====== ENTRIES PROVIDED
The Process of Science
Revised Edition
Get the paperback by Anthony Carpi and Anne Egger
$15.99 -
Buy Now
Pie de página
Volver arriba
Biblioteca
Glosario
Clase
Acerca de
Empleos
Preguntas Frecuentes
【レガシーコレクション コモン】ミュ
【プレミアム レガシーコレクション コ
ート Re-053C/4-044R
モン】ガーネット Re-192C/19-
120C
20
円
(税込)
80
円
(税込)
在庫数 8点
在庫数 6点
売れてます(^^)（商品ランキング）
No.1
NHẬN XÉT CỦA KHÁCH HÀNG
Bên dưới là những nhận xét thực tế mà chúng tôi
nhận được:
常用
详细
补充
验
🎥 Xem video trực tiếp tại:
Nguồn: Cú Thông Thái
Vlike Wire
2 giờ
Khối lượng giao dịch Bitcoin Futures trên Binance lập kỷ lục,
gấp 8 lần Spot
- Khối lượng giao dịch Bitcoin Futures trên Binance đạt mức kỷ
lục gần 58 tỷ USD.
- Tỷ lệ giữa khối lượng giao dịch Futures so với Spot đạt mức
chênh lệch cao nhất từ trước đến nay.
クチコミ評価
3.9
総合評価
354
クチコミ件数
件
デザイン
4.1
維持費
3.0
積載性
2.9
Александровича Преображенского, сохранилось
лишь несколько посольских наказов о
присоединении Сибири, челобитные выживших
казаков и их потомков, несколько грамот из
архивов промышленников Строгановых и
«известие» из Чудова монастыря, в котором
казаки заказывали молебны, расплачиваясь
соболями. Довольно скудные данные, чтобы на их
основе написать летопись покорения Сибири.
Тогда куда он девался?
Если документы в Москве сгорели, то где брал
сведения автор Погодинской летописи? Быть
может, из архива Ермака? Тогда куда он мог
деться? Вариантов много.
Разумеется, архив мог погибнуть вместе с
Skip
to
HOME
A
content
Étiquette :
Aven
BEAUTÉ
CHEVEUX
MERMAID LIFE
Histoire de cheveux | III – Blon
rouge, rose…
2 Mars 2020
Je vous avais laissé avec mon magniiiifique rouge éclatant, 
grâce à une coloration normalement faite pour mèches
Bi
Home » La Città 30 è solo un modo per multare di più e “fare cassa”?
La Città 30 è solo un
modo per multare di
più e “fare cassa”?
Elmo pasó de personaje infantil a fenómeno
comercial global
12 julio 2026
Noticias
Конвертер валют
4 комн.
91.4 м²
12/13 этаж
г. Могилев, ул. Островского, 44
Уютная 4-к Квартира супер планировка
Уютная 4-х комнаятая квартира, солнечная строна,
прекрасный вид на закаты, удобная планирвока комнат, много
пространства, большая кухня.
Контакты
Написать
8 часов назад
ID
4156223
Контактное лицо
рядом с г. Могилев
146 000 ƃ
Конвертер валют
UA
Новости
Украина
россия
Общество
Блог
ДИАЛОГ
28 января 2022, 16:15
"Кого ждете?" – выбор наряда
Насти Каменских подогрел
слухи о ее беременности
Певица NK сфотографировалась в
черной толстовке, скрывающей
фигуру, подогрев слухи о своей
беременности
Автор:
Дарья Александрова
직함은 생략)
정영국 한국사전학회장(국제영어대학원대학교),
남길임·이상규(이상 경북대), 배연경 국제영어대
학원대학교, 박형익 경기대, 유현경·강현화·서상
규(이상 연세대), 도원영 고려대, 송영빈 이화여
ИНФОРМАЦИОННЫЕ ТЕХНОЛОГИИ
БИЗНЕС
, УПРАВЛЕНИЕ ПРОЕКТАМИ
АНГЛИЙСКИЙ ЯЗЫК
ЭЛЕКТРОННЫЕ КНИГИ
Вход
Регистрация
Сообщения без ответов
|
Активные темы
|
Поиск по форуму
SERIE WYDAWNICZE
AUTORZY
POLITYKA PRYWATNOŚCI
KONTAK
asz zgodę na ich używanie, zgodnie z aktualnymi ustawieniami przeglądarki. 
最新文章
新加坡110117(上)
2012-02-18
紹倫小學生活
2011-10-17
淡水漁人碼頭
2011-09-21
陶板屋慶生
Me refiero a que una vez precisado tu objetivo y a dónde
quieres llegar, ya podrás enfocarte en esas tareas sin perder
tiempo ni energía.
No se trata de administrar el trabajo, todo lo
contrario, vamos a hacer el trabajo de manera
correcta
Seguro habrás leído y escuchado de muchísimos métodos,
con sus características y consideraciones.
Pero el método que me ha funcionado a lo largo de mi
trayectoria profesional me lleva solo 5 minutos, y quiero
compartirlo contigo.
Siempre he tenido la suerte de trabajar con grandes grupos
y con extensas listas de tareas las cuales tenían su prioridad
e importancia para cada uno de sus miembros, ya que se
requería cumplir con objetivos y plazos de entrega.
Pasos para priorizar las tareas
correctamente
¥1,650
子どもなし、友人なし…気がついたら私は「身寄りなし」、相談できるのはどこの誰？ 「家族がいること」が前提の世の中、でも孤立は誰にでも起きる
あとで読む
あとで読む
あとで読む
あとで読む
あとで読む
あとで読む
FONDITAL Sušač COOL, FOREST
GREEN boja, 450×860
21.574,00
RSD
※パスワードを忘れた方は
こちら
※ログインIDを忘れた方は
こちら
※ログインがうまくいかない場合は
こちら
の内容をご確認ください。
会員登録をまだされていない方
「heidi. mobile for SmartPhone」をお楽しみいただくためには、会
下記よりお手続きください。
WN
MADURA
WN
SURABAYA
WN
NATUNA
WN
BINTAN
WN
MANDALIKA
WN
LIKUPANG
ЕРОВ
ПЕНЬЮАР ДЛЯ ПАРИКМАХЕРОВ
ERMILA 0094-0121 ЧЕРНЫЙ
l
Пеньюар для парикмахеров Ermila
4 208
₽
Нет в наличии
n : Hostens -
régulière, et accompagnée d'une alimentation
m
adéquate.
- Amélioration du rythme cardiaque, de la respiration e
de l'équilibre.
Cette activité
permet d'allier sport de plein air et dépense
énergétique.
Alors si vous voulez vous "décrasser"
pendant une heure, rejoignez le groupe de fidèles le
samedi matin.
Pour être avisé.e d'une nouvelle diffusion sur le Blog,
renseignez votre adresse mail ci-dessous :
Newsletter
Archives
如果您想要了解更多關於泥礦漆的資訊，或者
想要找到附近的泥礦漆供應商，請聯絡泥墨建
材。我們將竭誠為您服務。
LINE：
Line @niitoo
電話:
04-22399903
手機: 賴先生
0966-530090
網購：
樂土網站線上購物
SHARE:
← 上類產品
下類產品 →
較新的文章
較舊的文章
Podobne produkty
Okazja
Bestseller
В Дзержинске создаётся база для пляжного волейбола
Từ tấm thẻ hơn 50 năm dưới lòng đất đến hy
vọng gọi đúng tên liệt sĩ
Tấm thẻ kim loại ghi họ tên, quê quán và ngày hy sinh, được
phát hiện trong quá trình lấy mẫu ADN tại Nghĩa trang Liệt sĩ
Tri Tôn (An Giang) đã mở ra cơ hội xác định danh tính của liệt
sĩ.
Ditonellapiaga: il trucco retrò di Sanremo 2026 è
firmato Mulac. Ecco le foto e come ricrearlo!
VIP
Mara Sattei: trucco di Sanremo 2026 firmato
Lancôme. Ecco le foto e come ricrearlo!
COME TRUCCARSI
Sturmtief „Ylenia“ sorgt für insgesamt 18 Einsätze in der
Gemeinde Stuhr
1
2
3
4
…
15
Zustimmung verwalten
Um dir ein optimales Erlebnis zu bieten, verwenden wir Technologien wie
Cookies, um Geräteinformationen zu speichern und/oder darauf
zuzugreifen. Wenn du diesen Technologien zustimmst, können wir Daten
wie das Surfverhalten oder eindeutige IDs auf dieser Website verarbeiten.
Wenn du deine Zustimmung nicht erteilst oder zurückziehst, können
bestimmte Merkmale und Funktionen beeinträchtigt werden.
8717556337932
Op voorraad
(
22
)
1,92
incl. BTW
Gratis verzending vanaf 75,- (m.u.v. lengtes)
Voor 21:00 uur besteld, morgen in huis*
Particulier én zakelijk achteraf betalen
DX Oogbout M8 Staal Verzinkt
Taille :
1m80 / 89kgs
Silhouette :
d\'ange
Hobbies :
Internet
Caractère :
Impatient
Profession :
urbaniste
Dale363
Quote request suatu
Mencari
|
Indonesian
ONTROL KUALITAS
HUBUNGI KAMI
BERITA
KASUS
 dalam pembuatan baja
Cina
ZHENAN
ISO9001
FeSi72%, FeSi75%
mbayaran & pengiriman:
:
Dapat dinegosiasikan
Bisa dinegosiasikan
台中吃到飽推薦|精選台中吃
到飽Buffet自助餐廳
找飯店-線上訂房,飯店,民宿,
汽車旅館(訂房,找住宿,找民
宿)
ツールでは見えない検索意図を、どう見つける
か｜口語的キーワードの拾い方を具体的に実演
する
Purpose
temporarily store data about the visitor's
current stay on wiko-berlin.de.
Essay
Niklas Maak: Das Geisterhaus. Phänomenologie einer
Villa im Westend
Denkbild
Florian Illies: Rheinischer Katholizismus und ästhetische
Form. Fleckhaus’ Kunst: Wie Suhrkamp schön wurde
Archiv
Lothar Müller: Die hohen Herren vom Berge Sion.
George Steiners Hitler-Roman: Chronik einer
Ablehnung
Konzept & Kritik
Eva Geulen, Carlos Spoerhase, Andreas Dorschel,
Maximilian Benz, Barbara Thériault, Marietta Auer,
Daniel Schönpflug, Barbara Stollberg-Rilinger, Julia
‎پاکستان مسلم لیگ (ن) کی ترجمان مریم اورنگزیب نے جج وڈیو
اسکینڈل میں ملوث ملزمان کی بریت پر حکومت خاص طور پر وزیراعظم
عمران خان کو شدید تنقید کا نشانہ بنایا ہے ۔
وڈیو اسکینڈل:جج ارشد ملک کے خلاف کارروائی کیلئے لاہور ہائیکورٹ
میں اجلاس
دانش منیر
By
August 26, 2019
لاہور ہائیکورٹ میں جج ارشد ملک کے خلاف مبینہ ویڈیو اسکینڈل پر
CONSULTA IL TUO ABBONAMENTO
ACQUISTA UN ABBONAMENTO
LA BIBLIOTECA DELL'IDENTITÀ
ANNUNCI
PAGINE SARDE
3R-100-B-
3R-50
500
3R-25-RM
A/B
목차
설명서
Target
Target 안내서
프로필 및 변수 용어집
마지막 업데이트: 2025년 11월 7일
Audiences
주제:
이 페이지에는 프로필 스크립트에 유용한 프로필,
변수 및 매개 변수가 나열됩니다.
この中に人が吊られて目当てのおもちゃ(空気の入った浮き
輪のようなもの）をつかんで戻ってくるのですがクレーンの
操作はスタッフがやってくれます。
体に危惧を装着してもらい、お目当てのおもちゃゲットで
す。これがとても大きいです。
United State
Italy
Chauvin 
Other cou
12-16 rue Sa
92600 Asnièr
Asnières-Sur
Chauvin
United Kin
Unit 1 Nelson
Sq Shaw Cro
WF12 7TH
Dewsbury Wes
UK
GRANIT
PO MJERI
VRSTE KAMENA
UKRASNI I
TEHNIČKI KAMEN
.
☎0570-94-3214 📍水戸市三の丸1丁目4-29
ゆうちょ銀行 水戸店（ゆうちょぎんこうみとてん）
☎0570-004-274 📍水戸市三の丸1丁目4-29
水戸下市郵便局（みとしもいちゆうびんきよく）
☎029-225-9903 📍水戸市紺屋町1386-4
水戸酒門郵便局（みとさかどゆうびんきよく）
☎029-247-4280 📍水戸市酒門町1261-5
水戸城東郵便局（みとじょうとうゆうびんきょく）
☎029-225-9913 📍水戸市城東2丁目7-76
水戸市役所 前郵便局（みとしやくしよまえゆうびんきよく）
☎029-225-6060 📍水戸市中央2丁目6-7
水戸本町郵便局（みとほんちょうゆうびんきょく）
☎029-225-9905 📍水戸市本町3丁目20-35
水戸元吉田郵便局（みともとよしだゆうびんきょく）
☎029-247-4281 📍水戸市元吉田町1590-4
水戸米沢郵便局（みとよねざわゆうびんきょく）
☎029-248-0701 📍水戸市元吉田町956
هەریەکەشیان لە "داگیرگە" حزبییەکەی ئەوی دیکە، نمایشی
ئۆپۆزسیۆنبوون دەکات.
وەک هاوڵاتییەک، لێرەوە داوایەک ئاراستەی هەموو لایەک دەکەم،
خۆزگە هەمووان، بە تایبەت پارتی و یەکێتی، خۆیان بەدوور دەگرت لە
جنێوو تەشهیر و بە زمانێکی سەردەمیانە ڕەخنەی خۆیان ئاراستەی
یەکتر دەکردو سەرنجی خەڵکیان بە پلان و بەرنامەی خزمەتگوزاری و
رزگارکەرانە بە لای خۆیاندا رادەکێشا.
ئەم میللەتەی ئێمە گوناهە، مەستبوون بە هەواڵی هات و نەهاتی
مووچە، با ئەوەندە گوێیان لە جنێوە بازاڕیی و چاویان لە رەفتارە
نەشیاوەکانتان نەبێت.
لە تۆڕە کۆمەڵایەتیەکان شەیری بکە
============
# DIRECTIONS FOR THIS TASK
Scan the records above for the string "dinegosiasikan", then select every line that holds it.

# WRITTEN RESPONSE
Dapat dinegosiasikan
Bisa dinegosiasikan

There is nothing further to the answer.